Items from a dataset:
* * * * * * * * *

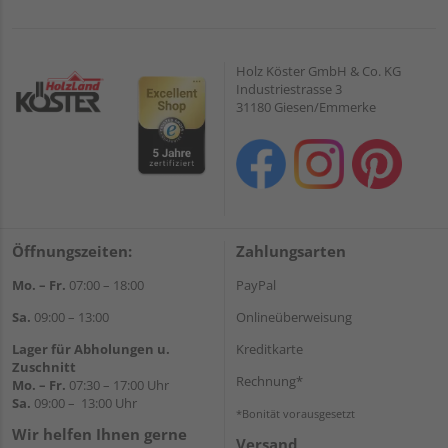
Holz Köster GmbH & Co. KG
Industriestrasse 3
31180 Giesen/Emmerke
Öffnungszeiten:
Zahlungsarten
Mo. – Fr.
07:00 – 18:00
PayPal
Sa.
09:00 – 13:00
Onlineüberweisung
Lager für Abholungen u.
Kreditkarte
Zuschnitt
Rechnung*
Mo. – Fr.
07:30 – 17:00 Uhr
Sa.
09:00 – 13:00 Uhr
*Bonität vorausgesetzt
Wir helfen Ihnen gerne
Versand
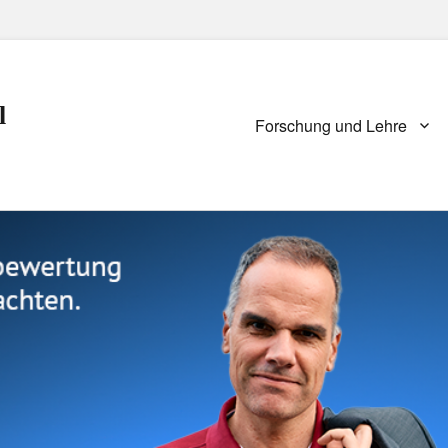
l
Primary
Forschung und Lehre
menu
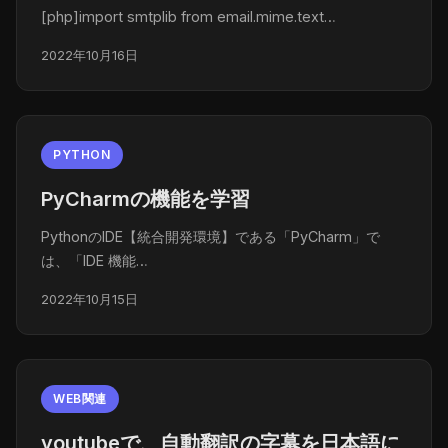
[php]import smtplib from email.mime.text…
2022年10月16日
PYTHON
PyCharmの機能を学習
PythonのIDE【統合開発環境】である「PyCharm」で
は、「IDE 機能…
2022年10月15日
WEB関連
youtubeで、自動翻訳の字幕を日本語に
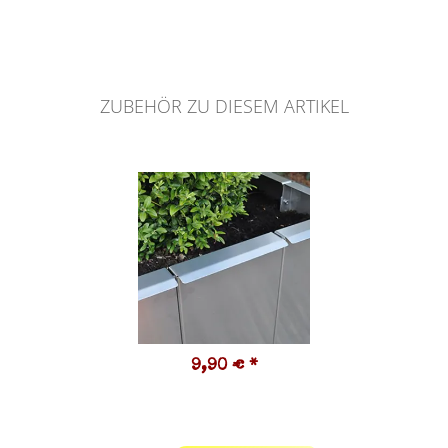
ZUBEHÖR ZU DIESEM ARTIKEL
9,90 €
*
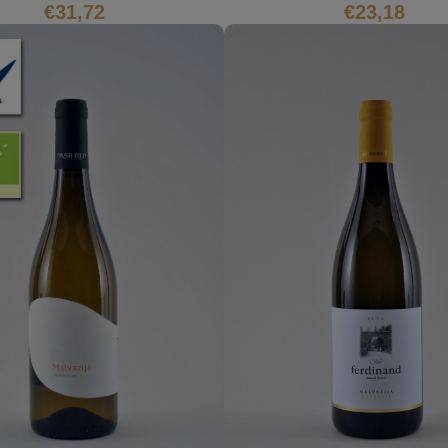
€
31,72
€
23,18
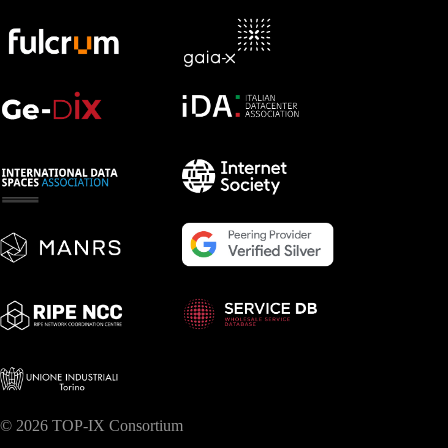
© 2026 TOP-IX Consortium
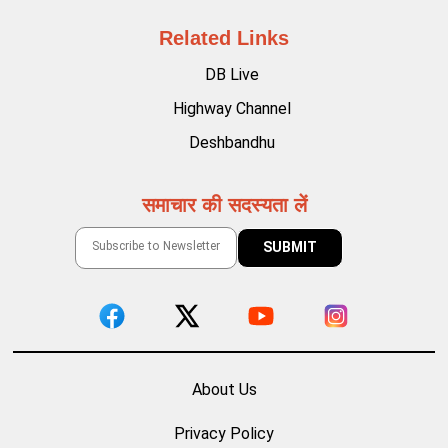
Related Links
DB Live
Highway Channel
Deshbandhu
समाचार की सदस्यता लें
About Us
Privacy Policy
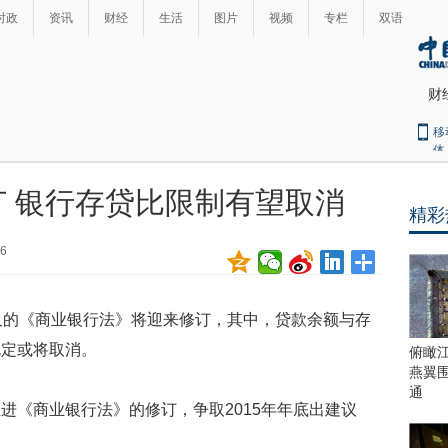
时政
资讯
财经
生活
图片
视频
专栏
双语
财
移
体
 银行存贷比限制有望取消
精彩
最
热
36
新
世
界
闻
瞩
久的《商业银行法》将迎来修订，其中，贷款余额与存
目
上
规定或将取消。
俯瞰
合
燕翼
青
通
进《商业银行法》的修订，争取2015年年底出建议
岛
峰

* * * * * * * * *

• [Task instructions]
Give every line of the data above again as it stands; the pictures stay out.

• [Result]
Holz Köster GmbH & Co. KG
Industriestrasse 3
31180 Giesen/Emmerke
Öffnungszeiten:
Zahlungsarten
Mo. – Fr.
07:00 – 18:00
PayPal
Sa.
09:00 – 13:00
Onlineüberweisung
Lager für Abholungen u.
Kreditkarte
Zuschnitt
Rechnung*
Mo. – Fr.
07:30 – 17:00 Uhr
Sa.
09:00 – 13:00 Uhr
*Bonität vorausgesetzt
Wir helfen Ihnen gerne
Versand
l
Primary
Forschung und Lehre
menu
[php]import smtplib from email.mime.text…
2022年10月16日
PYTHON
PyCharmの機能を学習
PythonのIDE【統合開発環境】である「PyCharm」で
は、「IDE 機能…
2022年10月15日
WEB関連
youtubeで、自動翻訳の字幕を日本語に
ZUBEHÖR ZU DIESEM ARTIKEL
9,90 €
*
€
31,72
€
23,18
© 2026 TOP-IX Consortium
Related Links
DB Live
Highway Channel
Deshbandhu
समाचार की सदस्यता लें
About Us
Privacy Policy
时政
资讯
财经
生活
图片
视频
专栏
双语
财
移
体
 银行存贷比限制有望取消
精彩
最
热
36
新
世
界
闻
瞩
久的《商业银行法》将迎来修订，其中，贷款余额与存
目
上
规定或将取消。
俯瞰
合
燕翼
青
通
进《商业银行法》的修订，争取2015年年底出建议
岛
峰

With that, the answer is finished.